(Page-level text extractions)
━━━━━━
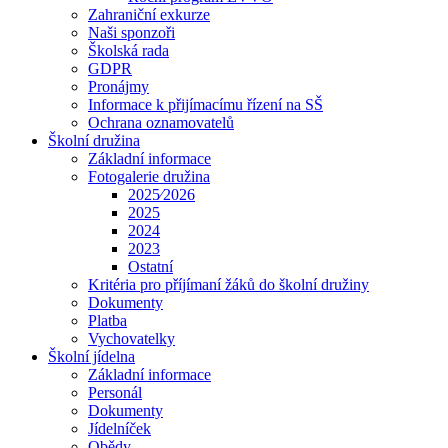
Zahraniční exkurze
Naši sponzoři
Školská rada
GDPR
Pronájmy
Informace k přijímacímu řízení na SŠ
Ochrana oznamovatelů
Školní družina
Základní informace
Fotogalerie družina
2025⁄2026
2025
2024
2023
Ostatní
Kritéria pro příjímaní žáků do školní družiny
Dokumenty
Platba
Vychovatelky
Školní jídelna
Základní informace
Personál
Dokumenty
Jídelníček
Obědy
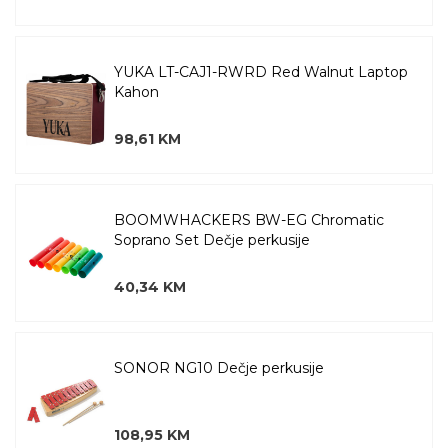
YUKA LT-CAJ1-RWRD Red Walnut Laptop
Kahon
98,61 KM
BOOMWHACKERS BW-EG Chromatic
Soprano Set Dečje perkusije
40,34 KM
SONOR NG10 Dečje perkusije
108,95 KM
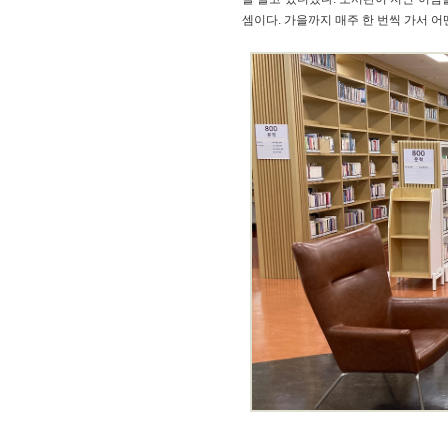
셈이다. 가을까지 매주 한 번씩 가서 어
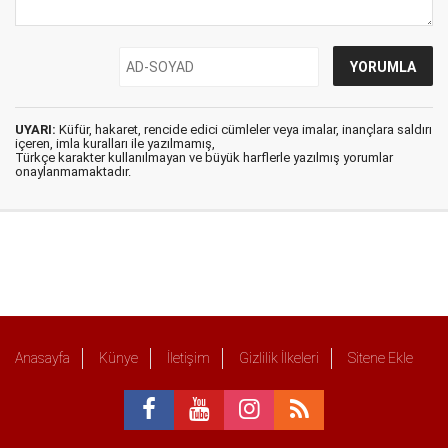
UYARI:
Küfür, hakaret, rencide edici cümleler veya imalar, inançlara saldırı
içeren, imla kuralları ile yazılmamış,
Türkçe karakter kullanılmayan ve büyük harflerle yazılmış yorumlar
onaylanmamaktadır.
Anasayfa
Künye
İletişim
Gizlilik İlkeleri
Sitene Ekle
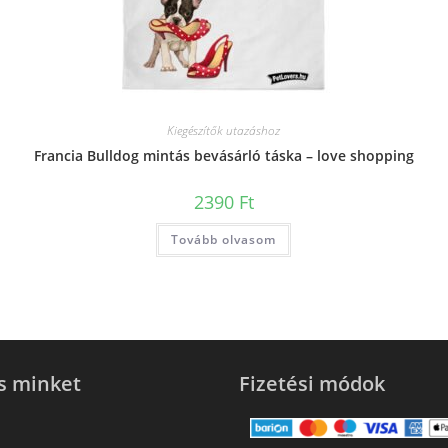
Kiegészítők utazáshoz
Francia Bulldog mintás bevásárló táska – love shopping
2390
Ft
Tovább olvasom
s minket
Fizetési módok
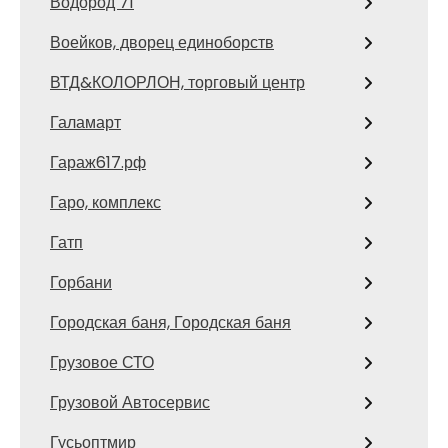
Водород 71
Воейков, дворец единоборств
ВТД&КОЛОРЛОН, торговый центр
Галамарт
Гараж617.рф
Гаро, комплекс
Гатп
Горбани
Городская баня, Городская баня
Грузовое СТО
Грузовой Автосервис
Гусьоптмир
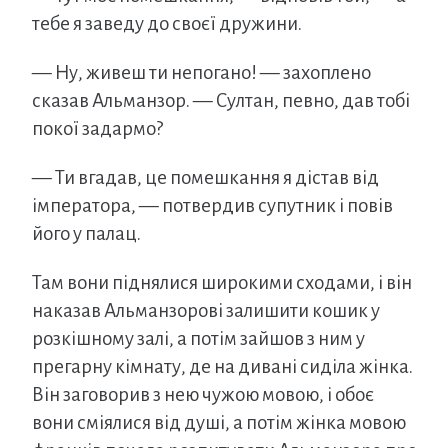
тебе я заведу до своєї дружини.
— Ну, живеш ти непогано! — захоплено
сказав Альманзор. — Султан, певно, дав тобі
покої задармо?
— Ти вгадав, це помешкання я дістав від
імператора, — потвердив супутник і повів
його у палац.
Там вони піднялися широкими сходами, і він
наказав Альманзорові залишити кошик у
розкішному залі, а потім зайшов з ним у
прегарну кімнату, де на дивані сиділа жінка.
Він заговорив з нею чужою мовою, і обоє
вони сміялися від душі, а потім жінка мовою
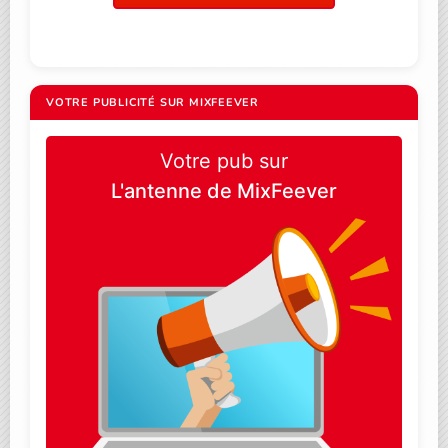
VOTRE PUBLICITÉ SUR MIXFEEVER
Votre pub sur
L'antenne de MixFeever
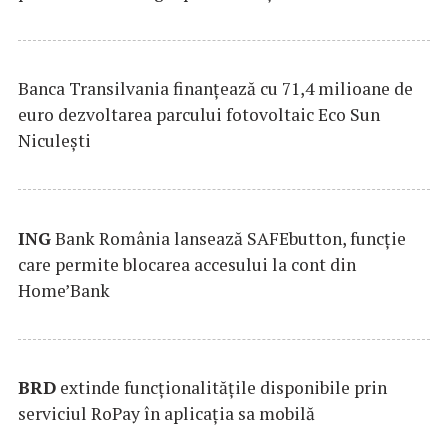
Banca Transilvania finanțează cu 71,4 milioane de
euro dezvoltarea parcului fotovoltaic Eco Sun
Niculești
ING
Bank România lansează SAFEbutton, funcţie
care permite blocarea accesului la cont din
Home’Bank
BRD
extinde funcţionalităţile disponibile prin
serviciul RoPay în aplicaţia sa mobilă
━━━━━━
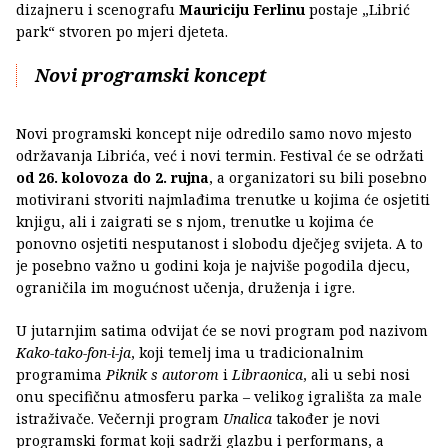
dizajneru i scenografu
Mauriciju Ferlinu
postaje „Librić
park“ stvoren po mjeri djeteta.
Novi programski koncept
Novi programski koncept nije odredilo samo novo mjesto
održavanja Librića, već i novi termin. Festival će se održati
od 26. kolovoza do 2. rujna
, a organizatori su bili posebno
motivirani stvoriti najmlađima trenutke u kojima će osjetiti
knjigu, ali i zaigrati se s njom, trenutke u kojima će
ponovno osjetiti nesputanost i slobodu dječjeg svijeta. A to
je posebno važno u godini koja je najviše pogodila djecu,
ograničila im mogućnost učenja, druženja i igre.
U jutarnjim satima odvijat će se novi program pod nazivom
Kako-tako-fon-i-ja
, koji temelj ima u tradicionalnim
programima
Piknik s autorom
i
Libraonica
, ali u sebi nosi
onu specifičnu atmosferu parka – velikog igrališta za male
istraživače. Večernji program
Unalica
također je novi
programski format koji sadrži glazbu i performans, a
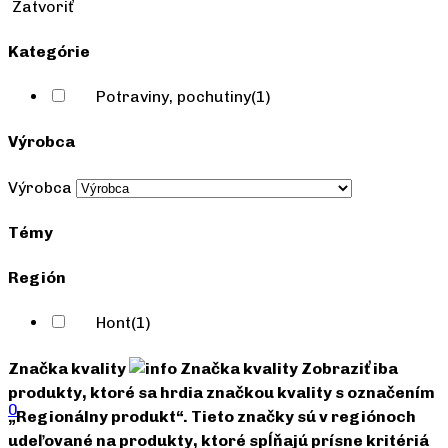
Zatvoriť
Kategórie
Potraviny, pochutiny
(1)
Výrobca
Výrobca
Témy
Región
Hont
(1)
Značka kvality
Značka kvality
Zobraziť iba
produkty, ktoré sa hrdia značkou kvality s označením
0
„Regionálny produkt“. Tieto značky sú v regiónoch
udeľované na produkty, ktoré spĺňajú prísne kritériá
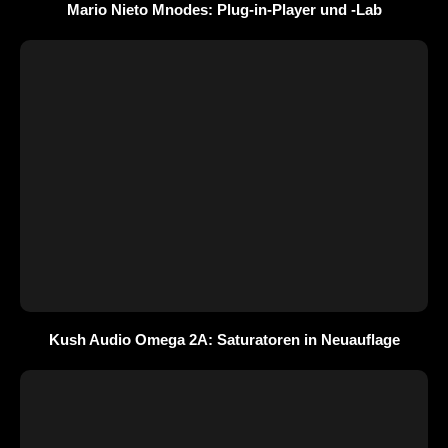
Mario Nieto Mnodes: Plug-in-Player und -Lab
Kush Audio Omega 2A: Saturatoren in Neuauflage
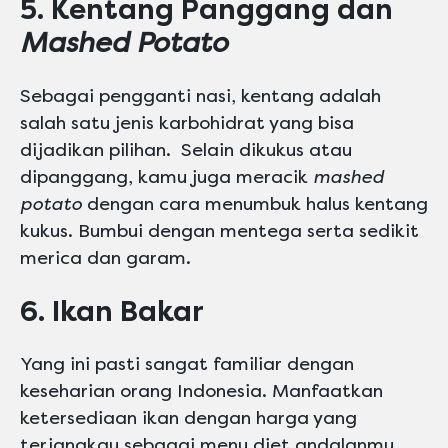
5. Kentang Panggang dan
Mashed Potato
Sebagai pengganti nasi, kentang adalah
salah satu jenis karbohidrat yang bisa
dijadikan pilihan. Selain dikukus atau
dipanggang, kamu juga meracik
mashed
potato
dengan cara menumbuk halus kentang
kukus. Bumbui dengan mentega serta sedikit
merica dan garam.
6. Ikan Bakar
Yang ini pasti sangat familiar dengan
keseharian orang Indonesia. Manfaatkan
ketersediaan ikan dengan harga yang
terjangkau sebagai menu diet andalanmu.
━━━━━━
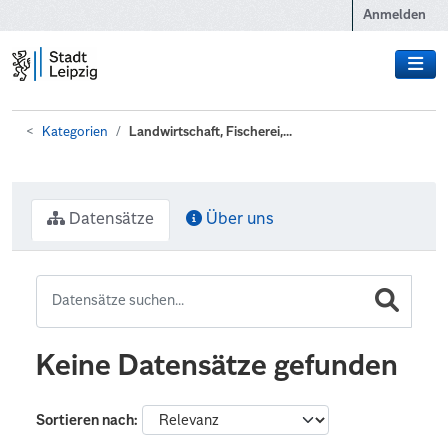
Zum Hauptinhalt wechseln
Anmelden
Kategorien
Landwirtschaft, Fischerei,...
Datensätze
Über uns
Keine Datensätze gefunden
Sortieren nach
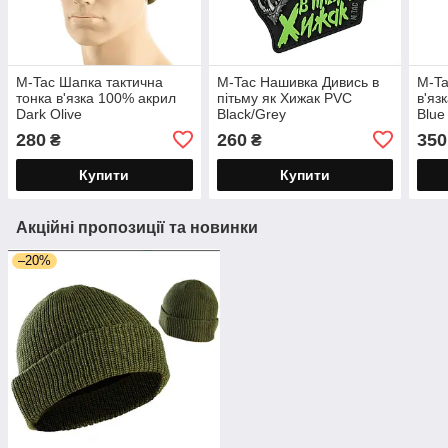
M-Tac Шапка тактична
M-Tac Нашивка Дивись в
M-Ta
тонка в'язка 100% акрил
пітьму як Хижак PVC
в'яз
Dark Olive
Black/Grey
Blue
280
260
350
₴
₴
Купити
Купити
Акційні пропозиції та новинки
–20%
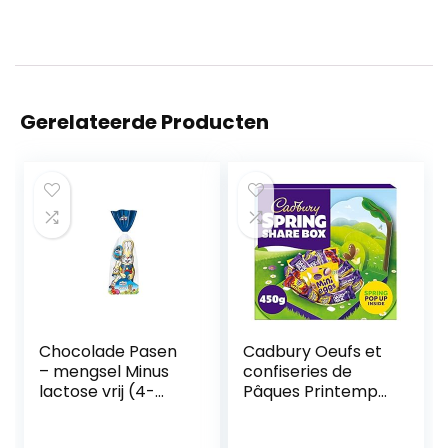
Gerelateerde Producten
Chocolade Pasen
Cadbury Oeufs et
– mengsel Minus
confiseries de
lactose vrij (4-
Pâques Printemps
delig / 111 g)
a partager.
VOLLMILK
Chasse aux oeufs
━━━━━━
DESCRIPTION OF THE TASK | No picture is to be printed. Output exactly the lines above from the line containing "YUKA LT-CAJ1-RWRD Red Walnut Laptop" through the line containing "içeren, imla kuralları".

RESPONSE FOR THIS EXERCISE |
YUKA LT-CAJ1-RWRD Red Walnut Laptop
Kahon
98,61 KM
BOOMWHACKERS BW-EG Chromatic
Soprano Set Dečje perkusije
40,34 KM
SONOR NG10 Dečje perkusije
108,95 KM
셈이다. 가을까지 매주 한 번씩 가서 어
UYARI:
Küfür, hakaret, rencide edici cümleler veya imalar, inançlara saldırı
içeren, imla kuralları ile yazılmamış,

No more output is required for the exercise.